Hope the lads have a great time! :chug:


----------



## WarmBeer (23/8/10)

Fourstar said:


> ...excessive pints at James Squires watching the footy, an expensive and decent steak, gambling, cigars and spearmint rhino to cap it off! :beerbang:
> 
> Hope the lads have a great time! :chug:


You win.


----------



## Fourstar (23/8/10)

WarmBeer said:


> You win.




A day ive been doing with the boys since the 2005 sydney v west coast match. We call it 'high rollers day'. Been a whole lotta fun. last year 300$ escaped my wallet and 200 bucks down from the year before. Hopefully i have a quiet one this year! I cannot afford a big one!


----------



## bum (23/8/10)

Fourstar said:


> I'd come although i have my own GF celebrations consisting of...spearmint rhino to cap it off! :beerbang:



What an understanding GF you have, Fourstar! Something worth celebrating.

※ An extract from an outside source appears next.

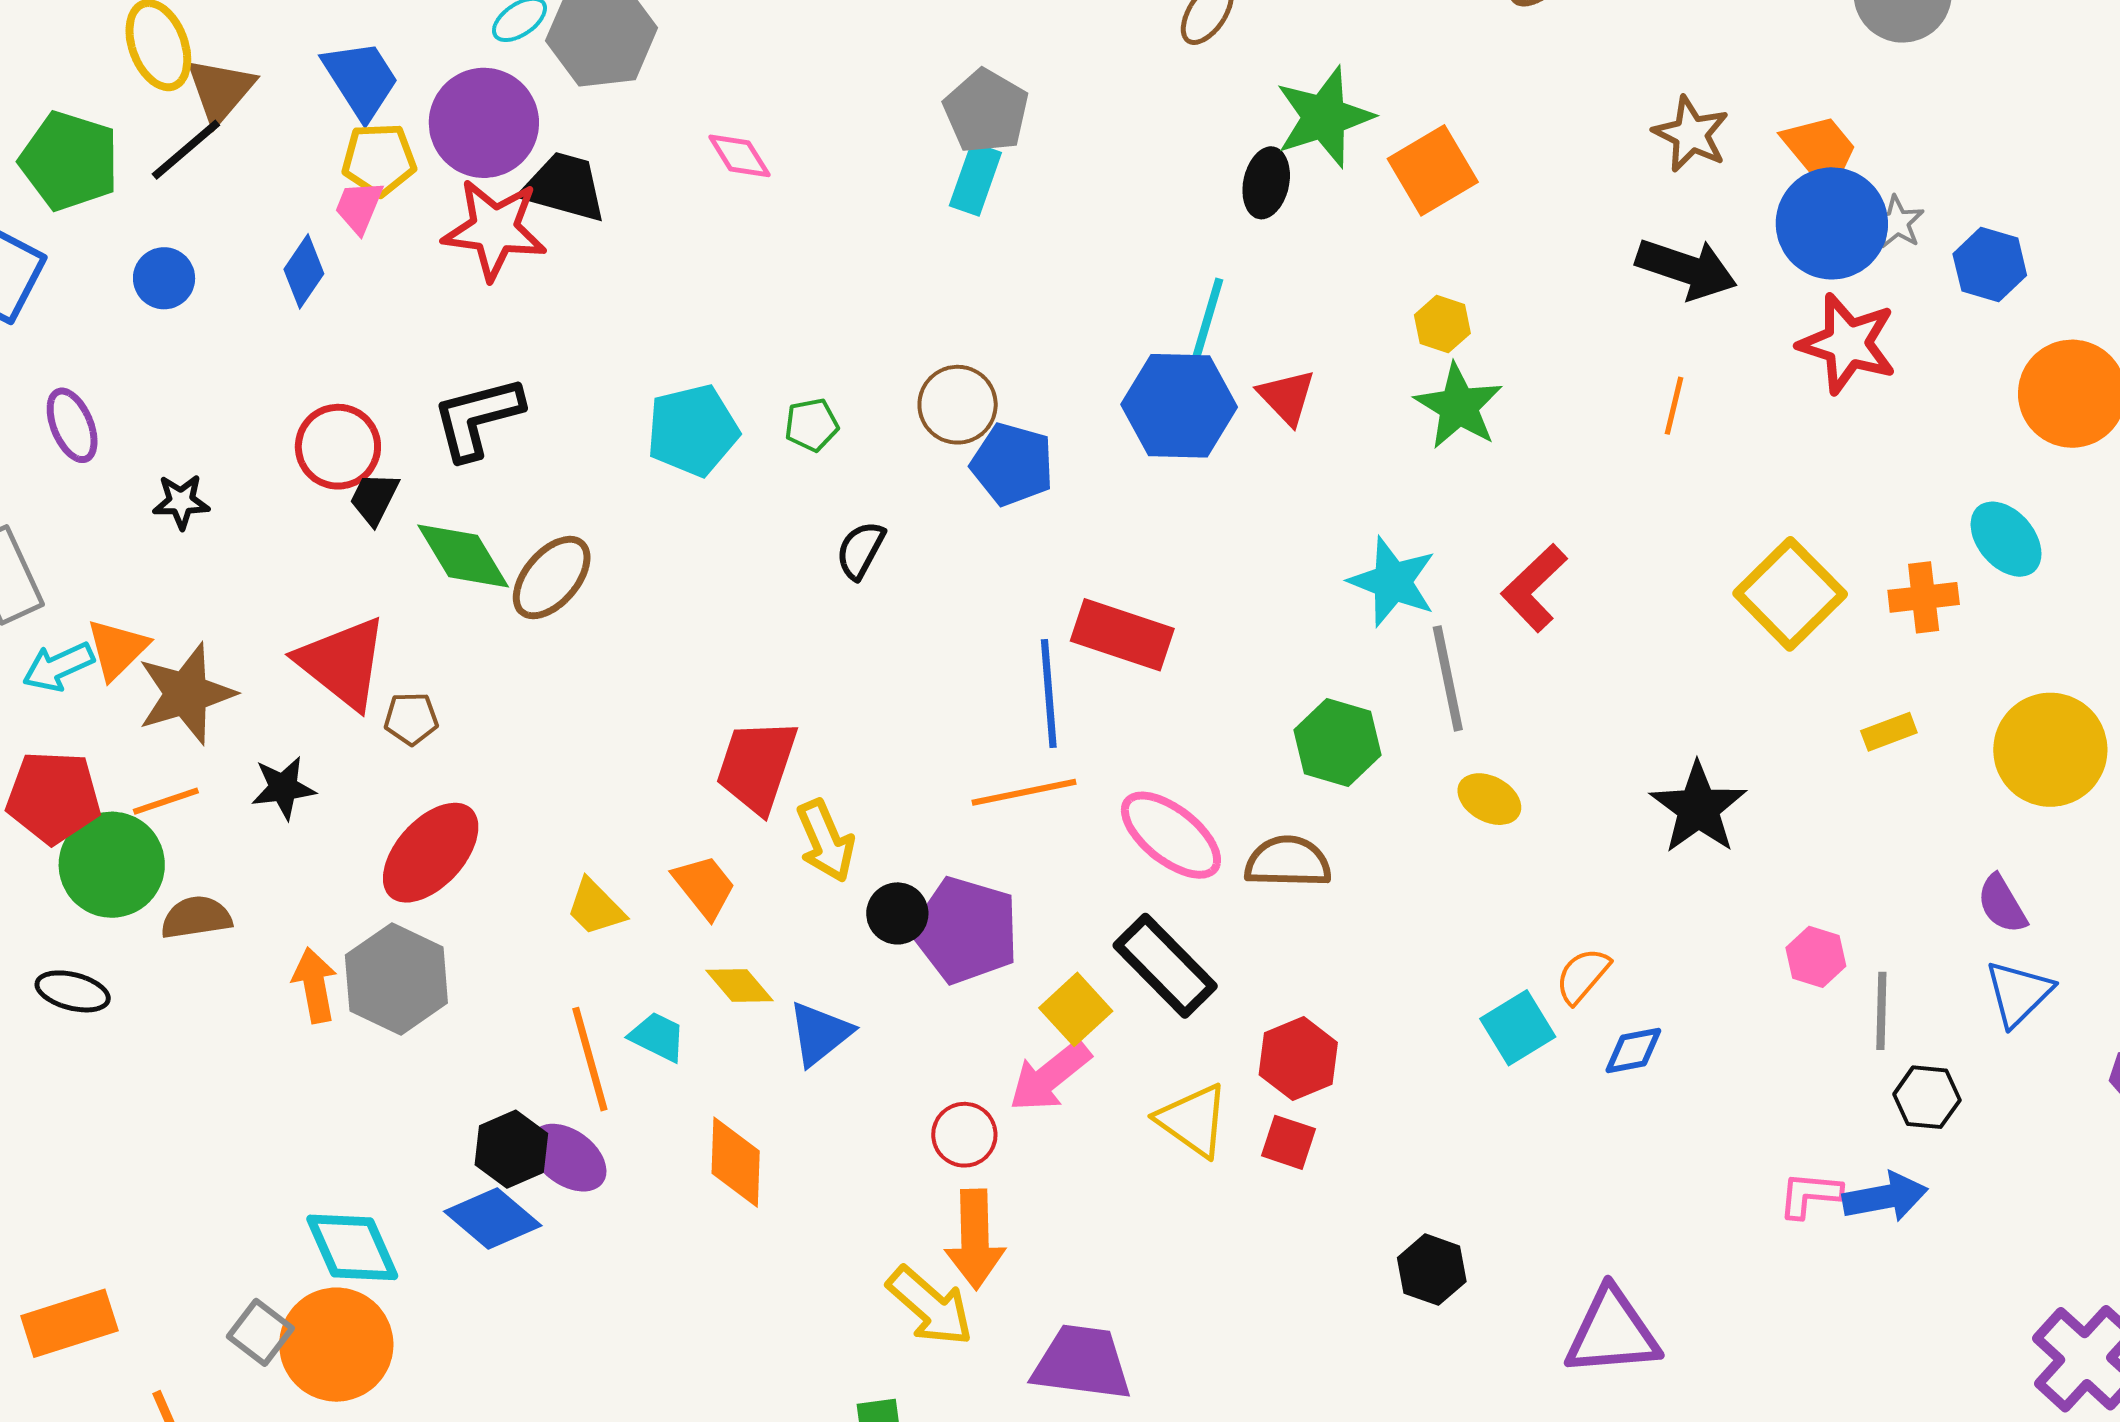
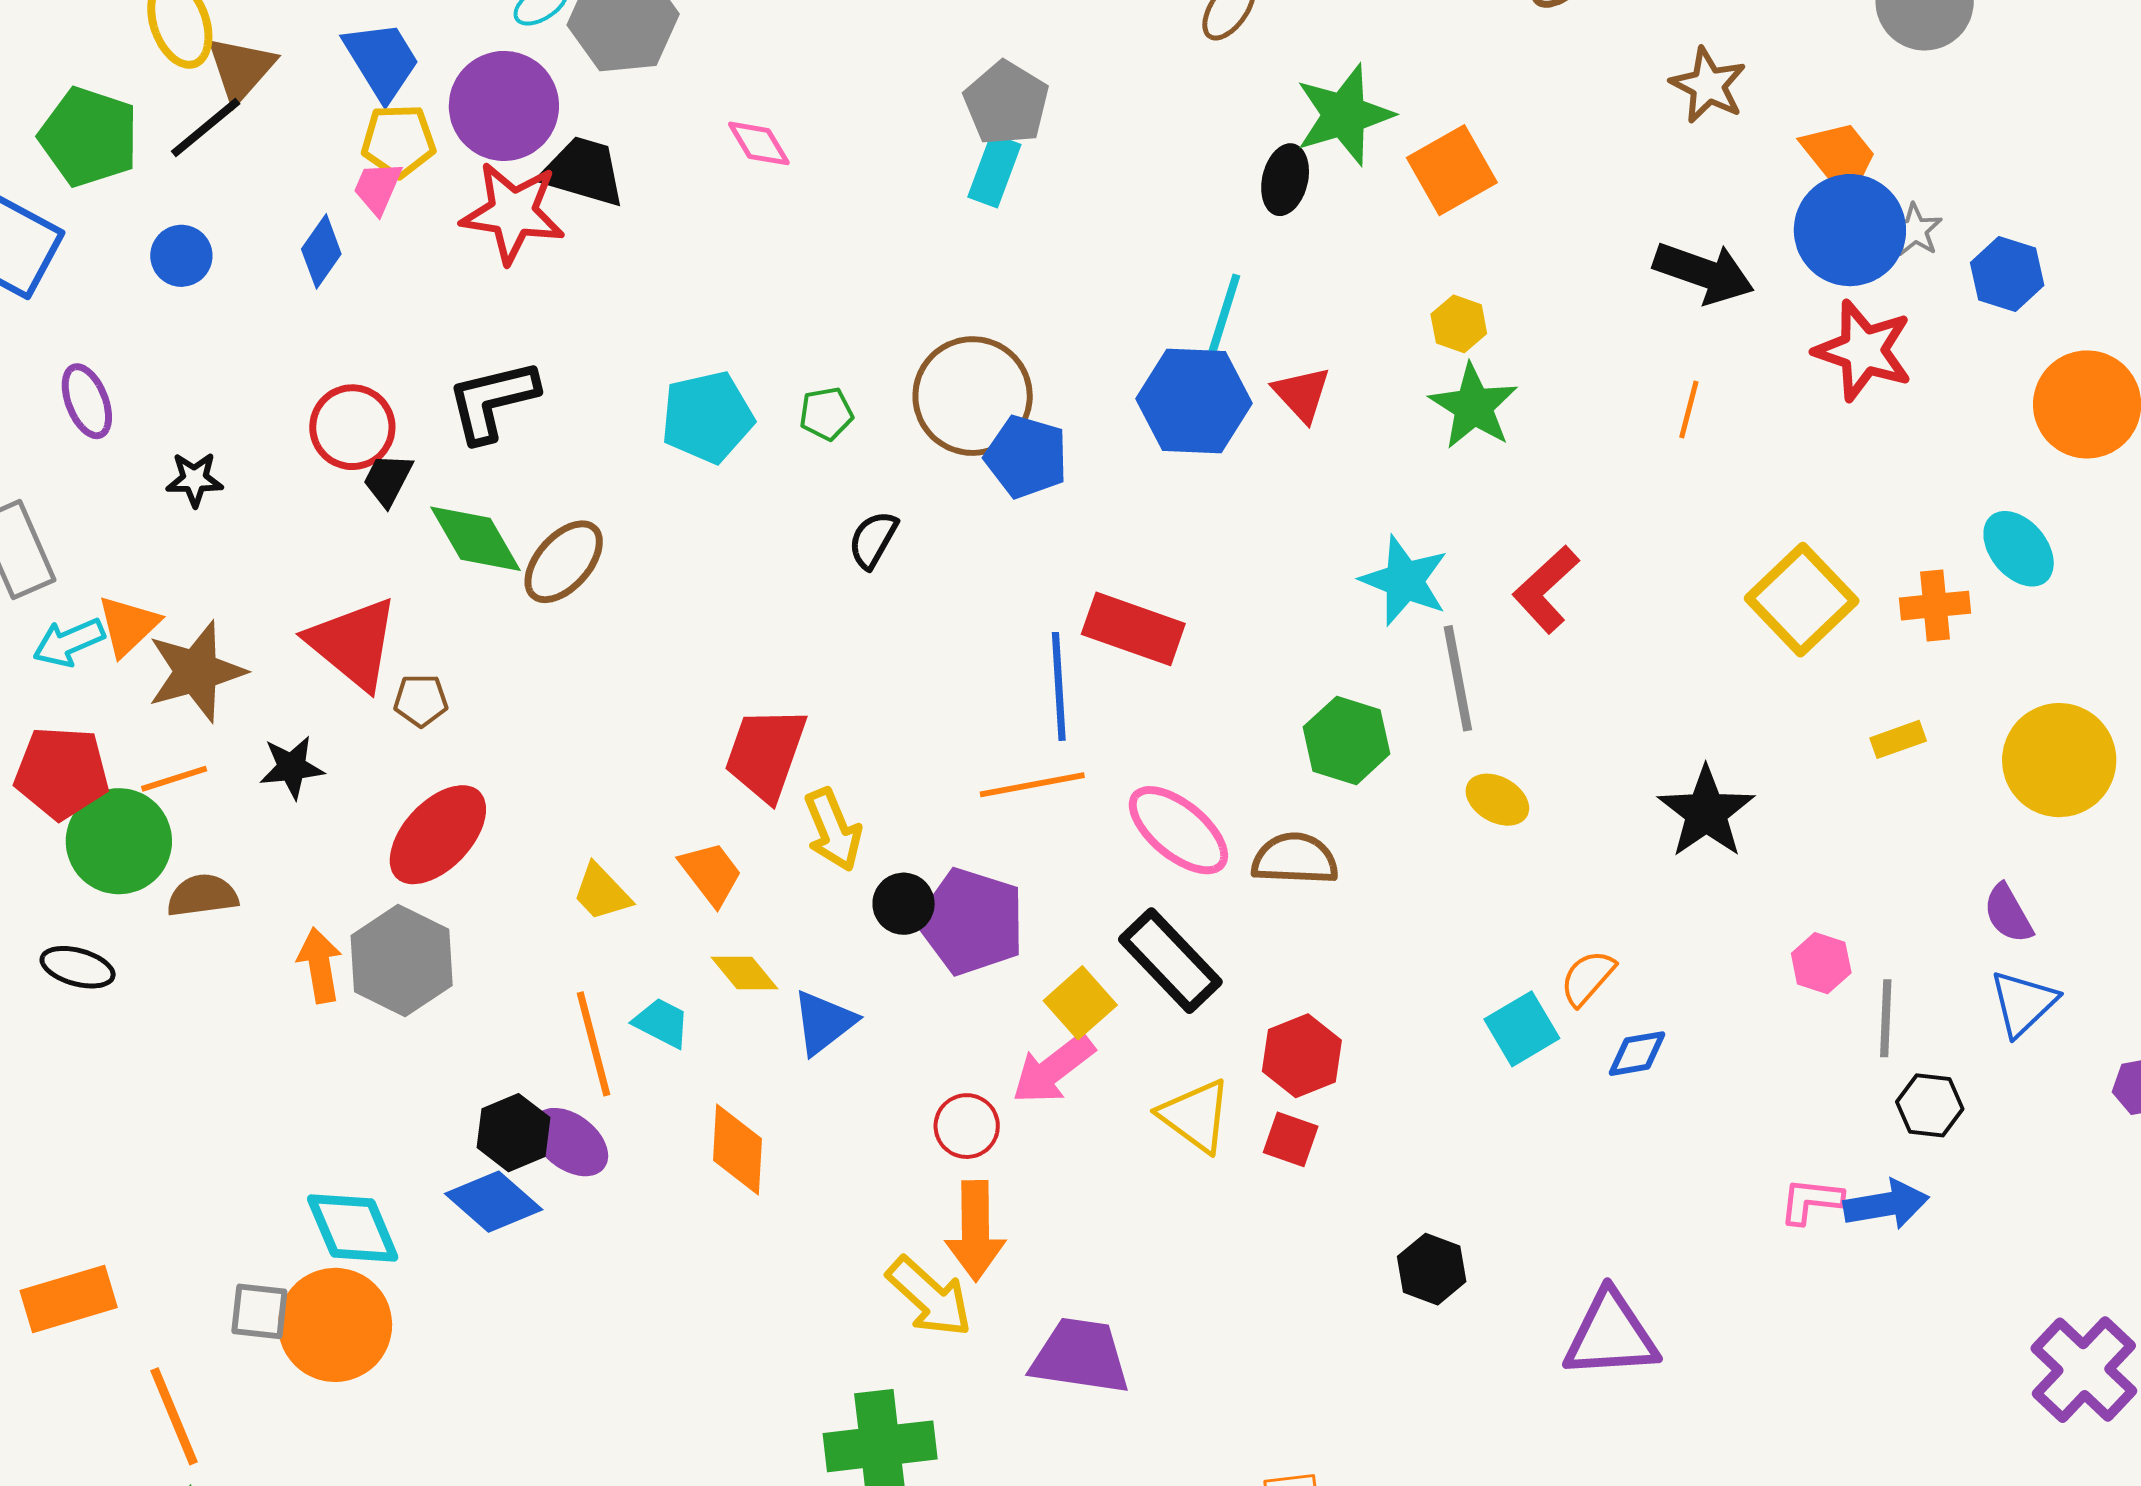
brown star: (1691, 134) -> (1708, 85), moved
brown circle: (958, 405) -> (973, 396), size x1.5
gray square: (260, 1332) -> (259, 1311), turned -32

Had been keeping my eye open for your announcement since it was vaguely mentioned a little while back, Leigh, but yeah, it's a bad timing for me too. Looks like a great time will be had though. Have fun everyone!


----------



## WarmBeer (23/8/10)

bum said:


> ...Looks like a great time will be had though...


What do you mean "a great time"? It's currently looking to be just Leigh, a big screen projector, a double-batch HERMS system, and a spit roast.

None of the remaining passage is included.